Im Rahmen der Mängelbeseitigung kann der Unternehmer die Leistung nach § 635 Abs. 3 BGB verweigern, wenn die Nacherfüllung nur mit unverhältnismäßigen Kosten möglich ist, wobei der diesbezügliche Schadensersatz gem. § 636 BGB unabhängig davon zu zahlen ist, ob die Leistungsverweigerung berechtigt oder unberechtigt erfolgte.
Zuletzt gelten die allgemeinen Einreden nach § 275 Abs. 2 und Abs. 3 BGB auch für den Bauunternehmer.
Aus aktuellem Anlass ist auch die Pflicht, bei Störung der Geschäftsgrundlage gem. § 313 BGB eine Vertragsanpassung durchzuführen, zu erwähnen. Weigert sich eine der Parteien, über die zu Recht begehrte Vertragsanpassung zu verhandeln, so kann die andere Partei aufgrund der Weigerung und der damit verbundenen Verletzung der Kooperationspflicht ein Leistungsverweigerungsrecht ableiten.

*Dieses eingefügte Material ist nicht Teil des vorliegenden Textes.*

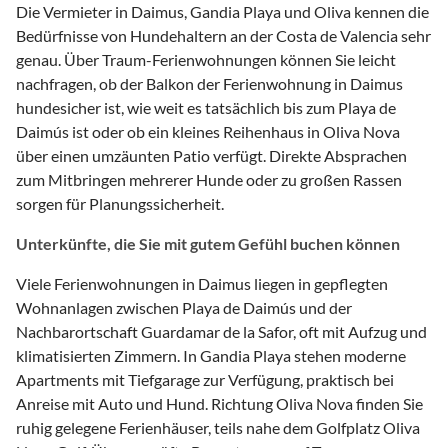
Die Vermieter in Daimus, Gandia Playa und Oliva kennen die
Bedürfnisse von Hundehaltern an der Costa de Valencia sehr
genau. Über Traum-Ferienwohnungen können Sie leicht
nachfragen, ob der Balkon der Ferienwohnung in Daimus
hundesicher ist, wie weit es tatsächlich bis zum Playa de
Daimús ist oder ob ein kleines Reihenhaus in Oliva Nova
über einen umzäunten Patio verfügt. Direkte Absprachen
zum Mitbringen mehrerer Hunde oder zu großen Rassen
sorgen für Planungssicherheit.
Unterkünfte, die Sie mit gutem Gefühl buchen können
Viele Ferienwohnungen in Daimus liegen in gepflegten
Wohnanlagen zwischen Playa de Daimús und der
Nachbarortschaft Guardamar de la Safor, oft mit Aufzug und
klimatisierten Zimmern. In Gandia Playa stehen moderne
Apartments mit Tiefgarage zur Verfügung, praktisch bei
Anreise mit Auto und Hund. Richtung Oliva Nova finden Sie
ruhig gelegene Ferienhäuser, teils nahe dem Golfplatz Oliva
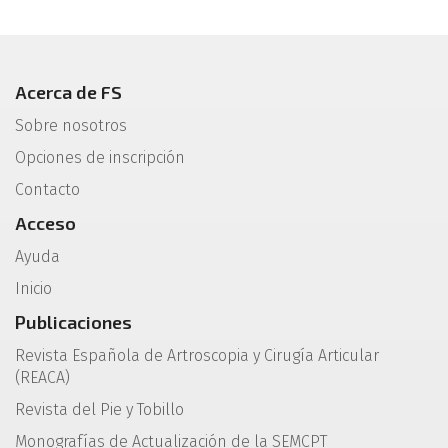
Acerca de FS
Sobre nosotros
Opciones de inscripción
Contacto
Acceso
Ayuda
Inicio
Publicaciones
Revista Española de Artroscopia y Cirugía Articular
(REACA)
Revista del Pie y Tobillo
Monografías de Actualización de la SEMCPT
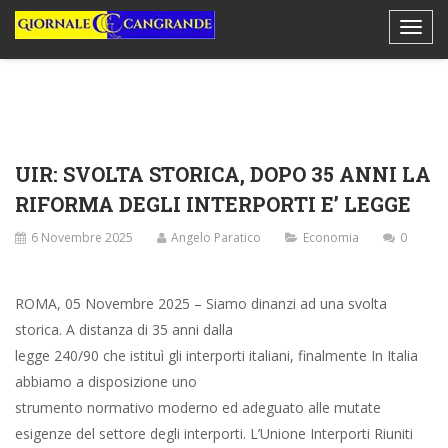
UIR: SVOLTA STORICA, DOPO 35 ANNI LA
RIFORMA DEGLI INTERPORTI E’ LEGGE
6 Novembre 2025
Angelo Paratico
Economia
0
ROMA, 05 Novembre 2025 – Siamo dinanzi ad una svolta
storica. A distanza di 35 anni dalla
legge 240/90 che istituì gli interporti italiani, finalmente In Italia
abbiamo a disposizione uno
strumento normativo moderno ed adeguato alle mutate
esigenze del settore degli interporti. L’Unione Interporti Riuniti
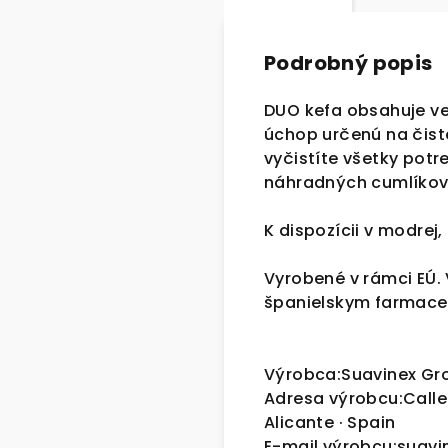
Podrobný popis
DUO kefa obsahuje ve
úchop určenú na čiste
vyčistíte všetky potre
náhradných cumlíkov
K dispozícii v modrej,
Vyrobené v rámci EÚ. 
španielskym farmace
Výrobca:Suavinex Gr
Adresa výrobcu:Calle 
Alicante · Spain
E-mail výrobcu:suav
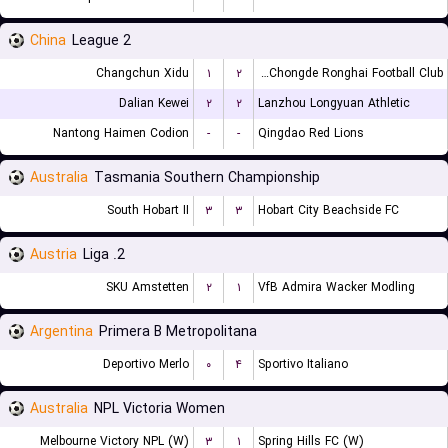
China
League 2
Changchun Xidu
۱
۲
Shanxi Chongde Ronghai Football Club
Dalian Kewei
۲
۲
Lanzhou Longyuan Athletic
Nantong Haimen Codion
-
-
Qingdao Red Lions
Australia
Tasmania Southern Championship
South Hobart II
۳
۳
Hobart City Beachside FC
Austria
2. Liga
SKU Amstetten
۲
۱
VfB Admira Wacker Modling
Argentina
Primera B Metropolitana
Deportivo Merlo
۰
۴
Sportivo Italiano
Australia
NPL Victoria Women
Melbourne Victory NPL (W)
۳
۱
Spring Hills FC (W)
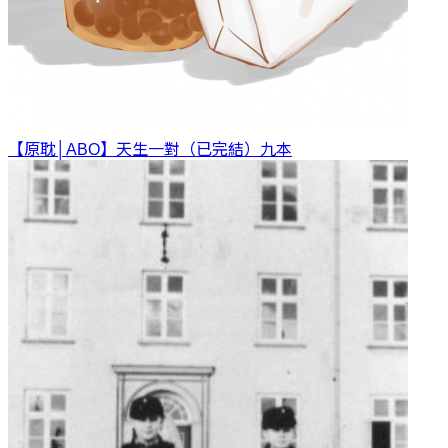
【原耽│ABO】天生一對（已完結）
九本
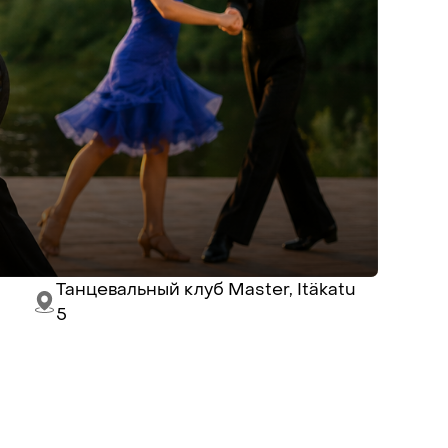
Танцевальный клуб Master, Itäkatu
5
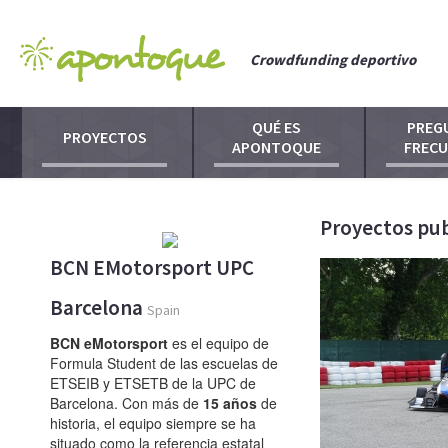
Crowdfunding deportivo
QUÉ ES
PREG
PROYECTOS
APONTOQUE
FREC
Proyectos pu
BCN EMotorsport UPC
Barcelona
Spain
BCN eMotorsport
es el equipo de
Formula Student de las escuelas de
ETSEIB y ETSETB de la UPC de
Barcelona. Con más de
15 años
de
historia, el equipo siempre se ha
situado como la referencia estatal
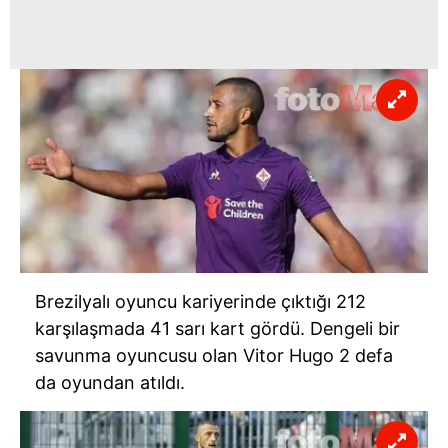
Brezilyalı oyuncu kariyerinde çıktığı 212
karşılaşmada 41 sarı kart gördü. Dengeli bir
savunma oyuncusu olan Vitor Hugo 2 defa
da oyundan atıldı.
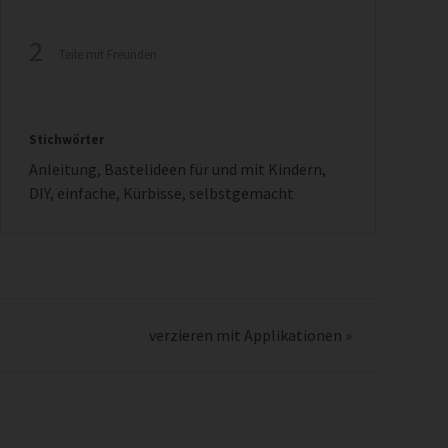
2
Teile mit Freunden
Stichwörter
Anleitung
,
Bastelideen für und mit Kindern
,
DIY
,
einfache
,
Kürbisse
,
selbstgemacht
verzieren mit Applikationen
»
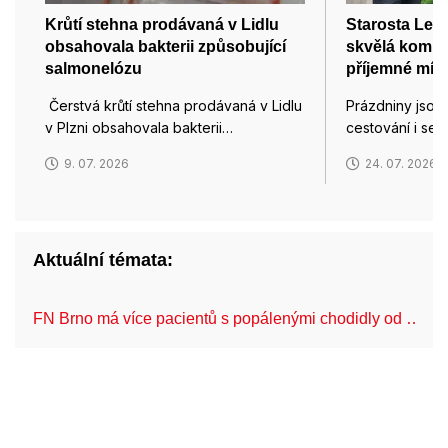
Krůtí stehna prodávaná v Lidlu
Starosta Lede
obsahovala bakterii způsobující
skvělá komuni
salmonelózu
příjemné míst
Čerstvá krůtí stehna prodávaná v Lidlu
Prázdniny jsou
v Plzni obsahovala bakterii…
cestování i set
9. 07. 2026
24. 07. 2026
Aktuální témata:
FN Brno má více pacientů s popálenými chodidly od …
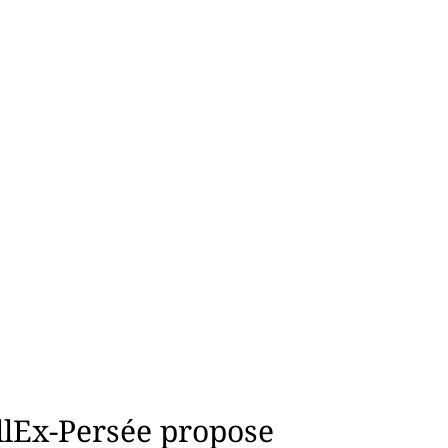
ollEx-Persée propose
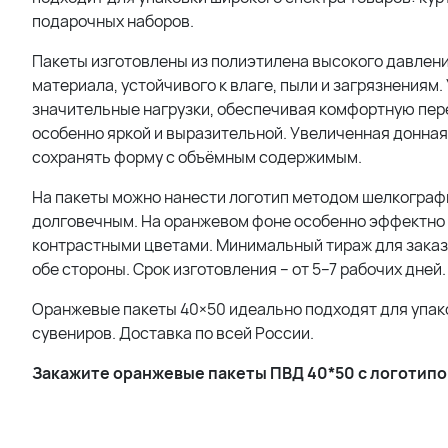
подарочных наборов.
Пакеты изготовлены из полиэтилена высокого давлени
материала, устойчивого к влаге, пыли и загрязнения
значительные нагрузки, обеспечивая комфортную пере
особенно яркой и выразительной. Увеличенная донная 
сохранять форму с объёмным содержимым.
На пакеты можно нанести логотип методом шелкографи
долговечным. На оранжевом фоне особенно эффектно 
контрастными цветами. Минимальный тираж для заказа 
обе стороны. Срок изготовления – от 5–7 рабочих дней.
Оранжевые пакеты 40×50 идеально подходят для упаков
сувениров. Доставка по всей России.
Закажите оранжевые пакеты ПВД 40*50 с логотипом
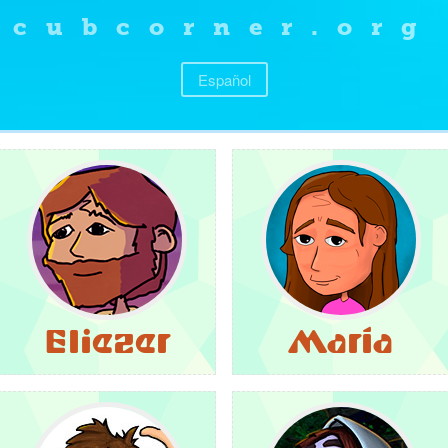
cubcorner.org
Español
Eliezer
María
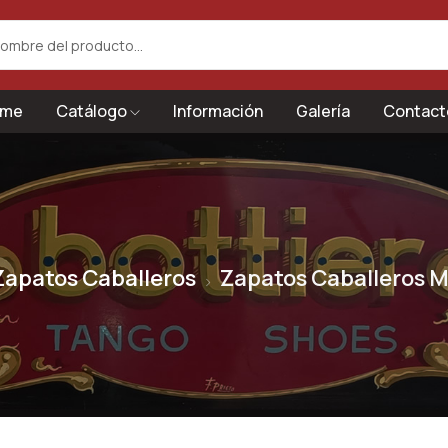
me
Catálogo
Información
Galería
Contact
Zapatos Caballeros
Zapatos Caballeros M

Bei einer Arbeitseinstellung durch den Auftragnehmer während des Bauprozesses stellt sich zudem die Frage, ob überhaupt von der Ausübung eines Leistungsverweigerungsrechts gesprochen werden kann. Das Leistungsverweigerungsrecht wird nämlich in der allgemeinen zivilrechtlichen Literatur als Recht zur Nichterbringung einer fälligen Leistung definiert. Der Werkherstellungsanspruch wird jedoch grundsätzlich erst zum Ablauf der Fertigstellungsfrist als Ganzes fällig.
Der Weg dorthin unterliegt der Dispositionsfreiheit des Auftragnehmers. Dementsprechend wäre eine Arbeitseinstellung vor dem Fertigstellungstermin nicht als Leistungsverweigerung anzusehen. Falls Zwischenfristen vereinbart wurden, der Auftragnehmer diese aber mit seiner Arbeitseinstellung nicht überschreitet, wird sich die Frage entsprechend stellen.
Diese Frage soll hier nicht vertieft werden. Sowohl von den Oberlandesgerichten als auch in der Kommentarliteratur wird davon ausgegangen, dass die Arbeitseinstellung auch vor Fälligkeit als „Leistungsverweigerung“ zu bezeichnen ist. Diese Ansicht wird hier zu Grunde gelegt.
Die Leistungsverweigerung kann als Behinderungstaktik und gezielt zur Eskalation von Konflikten eingesetzt werden. Sie ist dabei eine äußerst riskante Strategie der Konfliktführung. Leistungsverweigerungen führen häufig zur außerordentlichen Kündigung des Vertrags durch den Vertragspartner und können immense Folgeschäden verursachen, für die derjenige, der die Leistung unberechtigt verweigert hat, grundsätzlich einstehen muss.
Daher handelt es sich um eine ultima ratio, die nur angewandt werden sollte, wenn sich der Verweigernde wirklich sicher ist, dazu auch berechtigt zu sein. Die unberechtigte Leistungsverweigerung ist daher in der Praxis überwiegend, nicht als vorsätzlicher Vertragsbruch anzutreffen, sondern die Konsequenz einer Fehleinschätzung der Rechtslage und damit ein Rechtsirrtum.